現代の精神医療では、
――“配線”の乱れが“病的な体験”を引き起こしている。
ということを前提に、
――“配線”の乱れは全てのヒトがもっているけれども、その乱れが十分に僅少であれば、体に強く負担がかかっているときであっても、“演算”に歪みが生じることはなく、そこまで十分に僅少でなければ、体に強く負担がかかっているときに限って、“演算“に歪みが生じてしまう。
と考えることが有効ではないか――
ということを、きのうの『道草日記』で述べました。
こうした考えは――
精神医療における旧来の病因分類の考えとは、だいぶズレています。
旧来の病因分類の考えによれば、“病的な体験”は次の3種類の原因によって起こるとされます。
1)心因
2)外因
3)内因
――心因による“病的な体験”
とは、純粋に精神的な原因――痛切な悲哀や強烈な恐怖などの体験――によって引き起こされる“病的な体験”です。
例えば、痛切な悲哀を覚えて以降、その悲哀を何年も引きずるような体験や、強烈な恐怖を覚えて以降、些細な懸念で不安が高まるような体験です。
通常、悲哀の感情が持続をするのは長くても数週間くらいで、数年にわたって持続をする場合は、
――病的
とみなされます。
また、ある事物について恐怖を覚えるあまり、それと全く関係のない事物に関しても不安を抱くような場合も、
――病的
とみなされます。
――外因による“病的な体験”
とは、脳に明らかに見出せる原因――脳の損傷や脳に悪影響を及ぼす物質の侵入など――によって引き起こされる“病的な体験”です。

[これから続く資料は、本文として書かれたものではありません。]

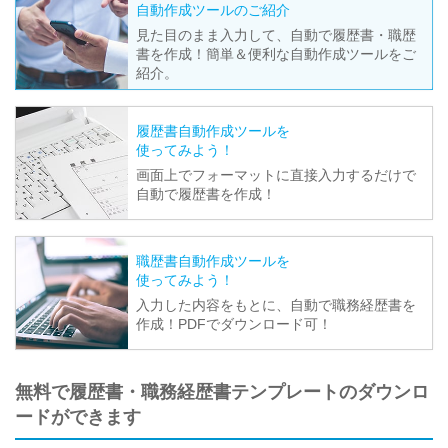
自動作成ツールのご紹介
見た目のまま入力して、自動で履歴書・職歴
書を作成！簡単＆便利な自動作成ツールをご
紹介。
履歴書自動作成ツールを
使ってみよう！
画面上でフォーマットに直接入力するだけで
自動で履歴書を作成！
職歴書自動作成ツールを
使ってみよう！
入力した内容をもとに、自動で職務経歴書を
作成！PDFでダウンロード可！
無料で履歴書・職務経歴書テンプレートのダウンロ
ードができます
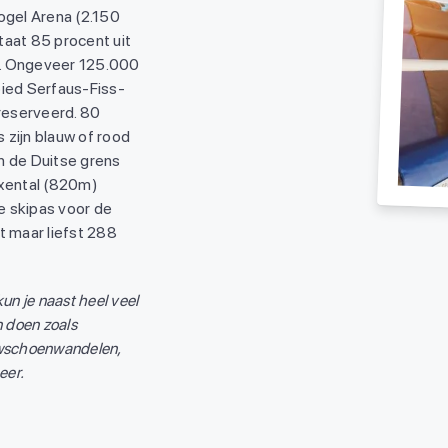
ogel Arena (2.150
taat 85 procent uit
s. Ongeveer 125.000
bied Serfaus-Fiss-
ereserveerd. 80
 zijn blauw of rood
n de Duitse grens
ixental (820m)
e skipas voor de
t maar liefst 288
un je naast heel veel
n doen zoals
uwschoenwandelen,
meer.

例えば、脳卒中を患ったり頭部外傷を負ったりした後で、聴こえないはずの声が聴こえるようになったり、見えないはずのものが見えるようになったりすることや、特定の種類の薬剤を継続的に飲むことで異様に感情が高ぶったり、わけもなく気分が落ち込んだりすることです。
――内因による“病的な体験”
とは、明らかに心因ではなく、また、外因でもないけれど、脳に何らかの変化――恐らくは遺伝的な異常に基づく変化――の生じたことが原因で引き起こされていると考えられる“病的な体験”です。

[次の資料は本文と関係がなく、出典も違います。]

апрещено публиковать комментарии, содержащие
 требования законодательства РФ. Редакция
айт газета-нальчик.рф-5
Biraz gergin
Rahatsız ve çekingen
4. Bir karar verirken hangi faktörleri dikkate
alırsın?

例えば、とくにこれといった契機がないのに、聴こえるはずの声が聴こえるようになったり、事実や論理に基づかない奇妙な信念にとらわれるようになったり、気分の浮き沈みが異様に激しくなったり、わけもなく持続的な不安に苛まれるようになったりすることです。
こうした精神医療における旧来の病因分類の考えと、
――“配線”の乱れが“病的な体験”を引き起こしている。
との考えとは――
おそらく、根本的に相容れません。
このことを十分に弁えた上で――
僕は、
――“配線”の乱れが“病的な体験”を引き起こしている。
と考えるのがよいと思っています。